Advice to BSNL and MTNL

My friend, Arun Mehta, has some advice for the public sector telecom providers. They are losing customers. Arun believes that their approach is wrong and that they should see the opportunity in using their last mile access for affordable internet connectivity. I reproduce (with his permission) his recent contribution to the india-gii mailing list.

In the May editorial of Voice and Data, Ibrahim points out that BSNL lost 4.4 million landline customers in 2007-8 alone, while MTNL lost over 200,000 just in Mumbai and Delhi in the same time. Given their vast investments in buried copper, and an army of linesmen, who are not needed for mobile connectivity, they are in a jam. Going by the BSNL advertising campaign — unprecedented and huge, by the way — they seem to have two strategies to counter this:

  1. Somehow sell the idea that a landline makes you respectable.

    The Bollywood star Preity Zinta figures in this ad, in which she refuses to marry someone who doesn’t have a landline.
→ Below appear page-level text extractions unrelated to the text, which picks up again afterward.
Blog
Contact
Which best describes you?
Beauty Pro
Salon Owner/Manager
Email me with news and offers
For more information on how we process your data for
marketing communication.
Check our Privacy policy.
Hopeless cause, IMO. In my perception, people sometimes seem a bit disappointed when you give them the landline number instead of the mobile, as if you didn’t trust them enough.
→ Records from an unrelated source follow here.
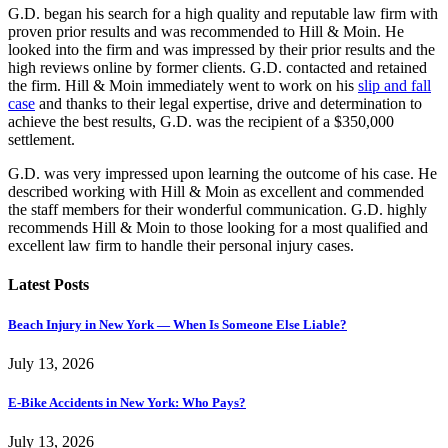
G.D. began his search for a high quality and reputable law firm with
proven prior results and was recommended to Hill & Moin. He
looked into the firm and was impressed by their prior results and the
high reviews online by former clients. G.D. contacted and retained
the firm. Hill & Moin immediately went to work on his
slip and fall
case
and thanks to their legal expertise, drive and determination to
achieve the best results, G.D. was the recipient of a $350,000
settlement.
G.D. was very impressed upon learning the outcome of his case. He
described working with Hill & Moin as excellent and commended
the staff members for their wonderful communication. G.D. highly
recommends Hill & Moin to those looking for a most qualified and
excellent law firm to handle their personal injury cases.
Latest Posts
Beach Injury in New York — When Is Someone Else Liable?
July 13, 2026
E-Bike Accidents in New York: Who Pays?
July 13, 2026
  2. Convince people to get broadband over DSL, which, as the editorial points out isn’t working.

    For this to work, they need to encourage the Internet, instead of placing obstacles in its path. They should realise that the future is the Internet, not stupid voice-centered telephony, and where there is a conflict, go with the former. Towards this end, they should take a fresh look at the recommendations below, some of which we have only been making for the last 15 years or so (feel free to add to the list):

    • get rid of all restrictions on Internet telephony, the killer app for the illiterate and poor.
    • stop censoring the Internet, and restricting the use of technologies such as encryption
    • take action against those sending spam from India
    • allow the nation to have a truly independent regulator, with genuine teeth

5 thoughts on “Advice to BSNL and MTNL

  1. Regulator (and regulation) may not be a good idea.
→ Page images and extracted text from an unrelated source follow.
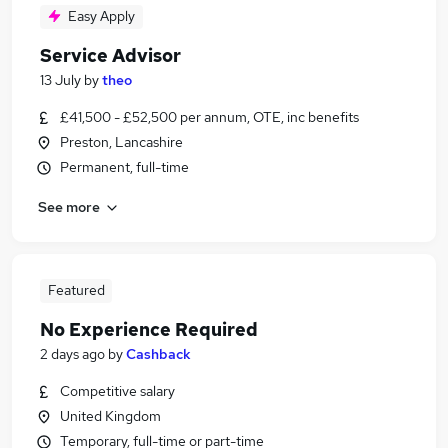
Easy Apply
Service Advisor
13 July
by
theo
£41,500 - £52,500 per annum, OTE, inc benefits
Preston, Lancashire
Permanent, full-time
See more
Featured
No Experience Required
2 days ago
by
Cashback
Competitive salary
United Kingdom
Temporary, full-time or part-time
    The part below about net neutrality, but it applies for all regulation:

    The federal government is a poor choice for any of this – From defining what is required of a provider to satisfy “neutrality,” to developing the rules for enforcement, to operating those rules, the federal government and in particular the FCC are poor choices to solve the problem, assuming the problem exists in the first place. Maybe the Internet has worked so well because neutrality has been a persistent part of the architecture. Maybe it’s worked so well because there has been minimal government regulation of its design and operation. Maybe both. More of the latter to shore up the former is a dangerous trade-off.


  2. The DSL service of BSNL does have a cost advantage over private operators. It’s service starts from Rs 250 while most private telcos start their service from Rs 500.

    But, you can see that for broadband there is generally a difficulty in getting a connection and it reminds us of the time in which the difficulty was for the phone.

    BSNL, also gets a percentage of the revenue of all mobile operators as the Access Deficit Charge (ADC) and the Universal Service Obligation (USO). So if BSNL is failing, then it just takes a little lobbying to increase these fees.


  3. BSNL is an orphan and riddled with sarikari work culture.

    The way their GSM tender was prolonged looked like a conspiracy by brivate GSM players.

    Few years back, I had to surrender BSNL and get Airtel with Broadband as they had six months waiting period. Now it is more or less available on demand.

    Wireline is not dead and is more reliable during emrgencies where wireless network gets chocked.

    Finally, I do not understand why they should charge more than Rs 500 for unlimited broadband home connection.
    When we get unlimited 2 Mbps Broadband for Rs 500 to Rs 1000 in US / UK, why should they have ten stupid plans and higher download costing Rs 1+ per MB.


  4. There is a vast chunk of RF spectrum in india that can be used for this.
    India did not have any UHF channels.
    All of thats tied with defense…
    I’d suggest auctioning it for 10/20 year terms with the infrastructure such that DOD can turn it off in an emergency.
    It will have the same issue as urban vs rural but auction prices will reflect


  5. There are even stories that BSNL and MTNL and other such public sector Babus have been pocketed(its easy in govt. – if MLAs can be bought, why not Babus) by some private firms, so that they willingly ensure that these public sector firms keep sleeping. And at the end of their tenures, these Babus will find a job with these private companies.